No entanto, ao longo do tempo, o símbolo passou a significar muito mais do que o seu significado esotérico. Através de controvérsias, Baphomet tornou-se, dependendo do ponto de vista, uma representação de tudo o que é bom no ocultismo ou em tudo o que é maligno no ocultismo. É, de fato, o "bode expiatório", o rosto da feitiçaria, da magia negra e do satanismo. O fato de que o símbolo é bastante monstruoso e grotesco provavelmente ajudou a impulsionar o símbolo ao seu nível de infâmia, pois nunca deixa de chocar as religiões organizadas enquanto atrai aqueles que se rebelam contra eles.

Desde que ganhou reconhecimento generalizado na cultura popular, a imagem de Baphomet é usada agora como um símbolo de qualquer coisa em relação ao ocultismo e ao ritualismo satânico.

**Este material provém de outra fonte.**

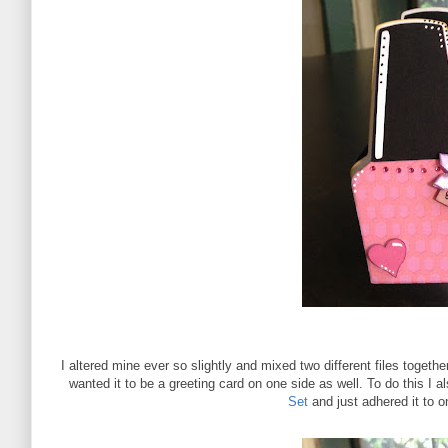
I altered mine ever so slightly and mixed two different files togethe
wanted it to be a greeting card on one side as well. To do this I
Set
and just adhered it to o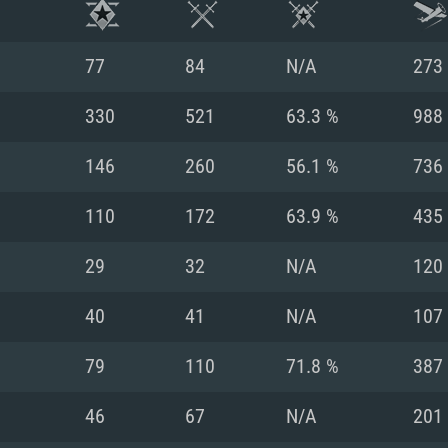
77
84
N/A
273
330
521
63.3 %
988
146
260
56.1 %
736
110
172
63.9 %
435
29
32
N/A
120
40
41
N/A
107
TEM REQUIREM
79
110
71.8 %
387
46
67
N/A
201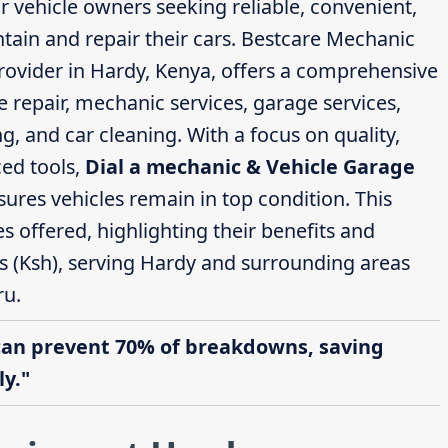
or vehicle owners seeking reliable, convenient,
ntain and repair their cars. Bestcare Mechanic
rovider in Hardy, Kenya, offers a comprehensive
e repair, mechanic services, garage services,
g, and car cleaning. With a focus on quality,
ed tools,
Dial a mechanic & Vehicle Garage
ures vehicles remain in top condition. This
ces offered, highlighting their benefits and
gs (Ksh), serving Hardy and surrounding areas
ru.
can prevent 70% of breakdowns, saving
y."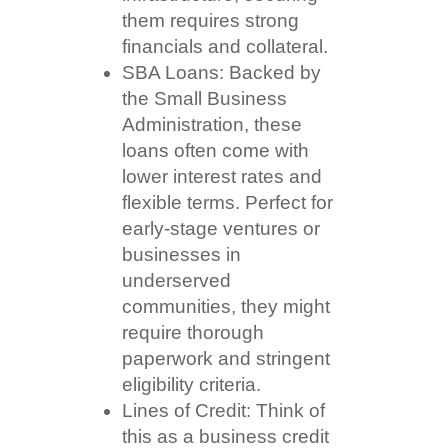
them requires strong
financials and collateral.
SBA Loans: Backed by
the Small Business
Administration, these
loans often come with
lower interest rates and
flexible terms. Perfect for
early-stage ventures or
businesses in
underserved
communities, they might
require thorough
paperwork and stringent
eligibility criteria.
Lines of Credit: Think of
this as a business credit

Em meios de comunicação de propriedade corporativa, que tem vínculos com sociedades secretas, a figura de Baphomet aparece nos lugares mais estranhos, muitas vezes para públicos muito jovem a fim de que entendam a referência ocultista. Baphomet é usado na cultura pop como símbolo do poder da elite oculta sobre as massas ignorantes?

Depois de séculos de mitos, enganações, propaganda e desinformação em ambos os lados do espectro, podemos realmente responder a pergunta original colocada por este artigo: "Quem é Baphomet?" É um símbolo de Satanás ou de iluminação espiritual? É um símbolo do bem ou do mal? A resposta está dentro do próprio símbolo: do mal. Na mitologia egípcia, Toth Hermes era um poder mediador entre o bem e o mal, assegurando que nem tivessem uma vitória decisiva sobre o outro. Baphomet representa a realização nesta tarefa cósmica em uma escala muito pequena, dentro de si mesmo. Uma vez que o equilíbrio perfeito é atingido em um nível pessoal, o iniciador oculto pode apontar uma mão para os céus e uma mão em direção à Terra e pronunciar este axioma hermético que reverberou através dos milênios: "Como acima, abaixo".


Opinião O CORREIO DE DEUS - Cezar Scholze

É incrivelmente grotesco que pessoas possam adorar tal figura como sendo ''algo bom'', o que sabemos que não é! Entretanto, sabemos que esta figura representa Satanás, ou Diabo, o enganador de todas as nações, pai das abominações da terra.
Baphomed é figura ilustre dentro da maçonaria e em casas onde se realizam rituais de satanismo, como o que aconteceu no Rio Grande do Sul Recentemente. (Clique aqui para acompanhar o caso)

Sabemos que o que simboliza o mal jamais poderia simbolizar o bem, assim como o bem jamais poderia simbolizar algo mal. Não há junção simbólica que una o bem ao mal. 

O bem é o bem, e o mal é o mal, ambos em hipótese alguma se misturam. 

Os ocultistas em sua astúcia, tentam implantar que sua arte ''de culto a Satanás'' é algo normal e que deve ser levado em consideração sua história e conhecimento. Não caiam nessa cilada!

Para lembrá-los: Disse-lhe Jesus: Eu sou o caminho, e a verdade e a vida; ninguém vem ao Pai, senão por mim. (João 14:6)

Não há conhecimento pleno fora de CRISTO. Esta é a verdade.